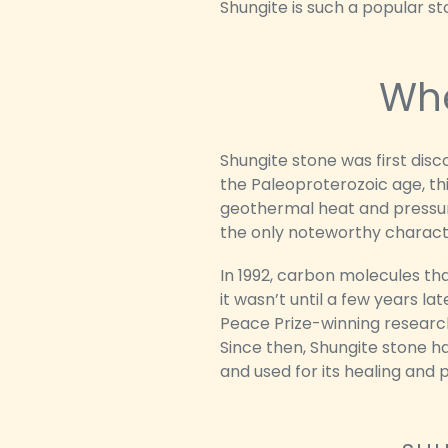
Shungite is such a popular s
Whe
Shungite stone was first disc
the Paleoproterozoic age, th
geothermal heat and pressure
the only noteworthy characte
In 1992, carbon molecules th
it wasn’t until a few years la
Peace Prize-winning research
Since then, Shungite stone ha
and used for its healing and 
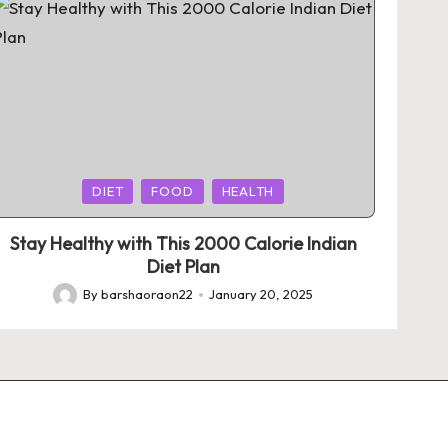
Posted
DIET
FOOD
HEALTH
in
Stay Healthy with This 2000 Calorie Indian
Diet Plan
By
barshaoraon22
January 20, 2025
Posted
by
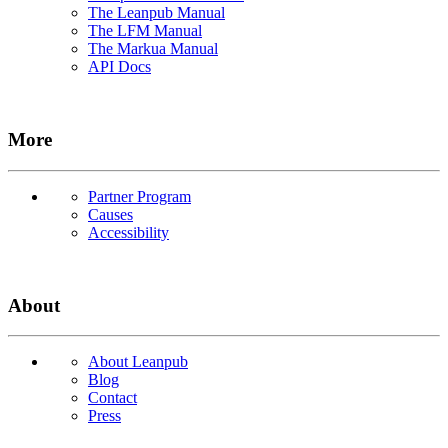
The Leanpub Manual
The LFM Manual
The Markua Manual
API Docs
More
Partner Program
Causes
Accessibility
About
About Leanpub
Blog
Contact
Press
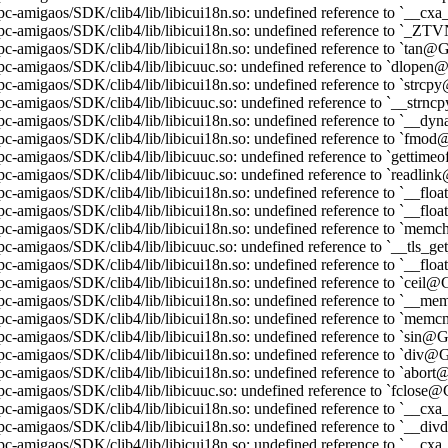
pc-amigaos/SDK/clib4/lib/libicui18n.so: undefined reference to `__
ppc-amigaos/SDK/clib4/lib/libicui18n.so: undefined reference to 
pc-amigaos/SDK/clib4/lib/libicui18n.so: undefined reference to `tan
pc-amigaos/SDK/clib4/lib/libicuuc.so: undefined reference to `dlop
pc-amigaos/SDK/clib4/lib/libicui18n.so: undefined reference to `str
pc-amigaos/SDK/clib4/lib/libicuuc.so: undefined reference to `__st
pc-amigaos/SDK/clib4/lib/libicui18n.so: undefined reference to `_
pc-amigaos/SDK/clib4/lib/libicui18n.so: undefined reference to `fm
pc-amigaos/SDK/clib4/lib/libicuuc.so: undefined reference to `getti
pc-amigaos/SDK/clib4/lib/libicuuc.so: undefined reference to `readl
pc-amigaos/SDK/clib4/lib/libicui18n.so: undefined reference to `__fl
pc-amigaos/SDK/clib4/lib/libicui18n.so: undefined reference to `__f
pc-amigaos/SDK/clib4/lib/libicui18n.so: undefined reference to `m
pc-amigaos/SDK/clib4/lib/libicuuc.so: undefined reference to `__tls
pc-amigaos/SDK/clib4/lib/libicui18n.so: undefined reference to `__fl
pc-amigaos/SDK/clib4/lib/libicui18n.so: undefined reference to `ceil
ppc-amigaos/SDK/clib4/lib/libicui18n.so: undefined reference to `
ppc-amigaos/SDK/clib4/lib/libicui18n.so: undefined reference to `m
pc-amigaos/SDK/clib4/lib/libicui18n.so: undefined reference to `sin
pc-amigaos/SDK/clib4/lib/libicui18n.so: undefined reference to `div
pc-amigaos/SDK/clib4/lib/libicui18n.so: undefined reference to `abo
pc-amigaos/SDK/clib4/lib/libicuuc.so: undefined reference to `fclos
pc-amigaos/SDK/clib4/lib/libicui18n.so: undefined reference to `_
pc-amigaos/SDK/clib4/lib/libicui18n.so: undefined reference to `__d
pc-amigaos/SDK/clib4/lib/libicui18n.so: undefined reference to `__c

——————————

Leave the pictures behind and repeat each entry exactly.

**ANSWER**.
Shungite is such a popular s
Whe
Shungite stone was first disc
the Paleoproterozoic age, th
geothermal heat and pressure
the only noteworthy characte
In 1992, carbon molecules th
it wasn’t until a few years la
Peace Prize-winning research
Since then, Shungite stone ha
and used for its healing and 
Posted
DIET
FOOD
HEALTH
in
Stay Healthy with This 2000 Calorie Indian
Diet Plan
By
barshaoraon22
January 20, 2025
Posted
by
The Leanpub Manual
The LFM Manual
The Markua Manual
API Docs
More
Partner Program
Causes
Accessibility
About
About Leanpub
Blog
Contact
Press
pc-amigaos/SDK/clib4/lib/libicui18n.so: undefined reference to `__
ppc-amigaos/SDK/clib4/lib/libicui18n.so: undefined reference to 
pc-amigaos/SDK/clib4/lib/libicui18n.so: undefined reference to `tan
pc-amigaos/SDK/clib4/lib/libicuuc.so: undefined reference to `dlop
pc-amigaos/SDK/clib4/lib/libicui18n.so: undefined reference to `str
pc-amigaos/SDK/clib4/lib/libicuuc.so: undefined reference to `__st
pc-amigaos/SDK/clib4/lib/libicui18n.so: undefined reference to `_
pc-amigaos/SDK/clib4/lib/libicui18n.so: undefined reference to `fm
pc-amigaos/SDK/clib4/lib/libicuuc.so: undefined reference to `getti
pc-amigaos/SDK/clib4/lib/libicuuc.so: undefined reference to `readl
pc-amigaos/SDK/clib4/lib/libicui18n.so: undefined reference to `__fl
pc-amigaos/SDK/clib4/lib/libicui18n.so: undefined reference to `__f
pc-amigaos/SDK/clib4/lib/libicui18n.so: undefined reference to `m
pc-amigaos/SDK/clib4/lib/libicuuc.so: undefined reference to `__tls
pc-amigaos/SDK/clib4/lib/libicui18n.so: undefined reference to `__fl
pc-amigaos/SDK/clib4/lib/libicui18n.so: undefined reference to `ceil
ppc-amigaos/SDK/clib4/lib/libicui18n.so: undefined reference to `
ppc-amigaos/SDK/clib4/lib/libicui18n.so: undefined reference to `m
pc-amigaos/SDK/clib4/lib/libicui18n.so: undefined reference to `sin
pc-amigaos/SDK/clib4/lib/libicui18n.so: undefined reference to `div
pc-amigaos/SDK/clib4/lib/libicui18n.so: undefined reference to `abo
pc-amigaos/SDK/clib4/lib/libicuuc.so: undefined reference to `fclos
pc-amigaos/SDK/clib4/lib/libicui18n.so: undefined reference to `_
pc-amigaos/SDK/clib4/lib/libicui18n.so: undefined reference to `__d
pc-amigaos/SDK/clib4/lib/libicui18n.so: undefined reference to `__c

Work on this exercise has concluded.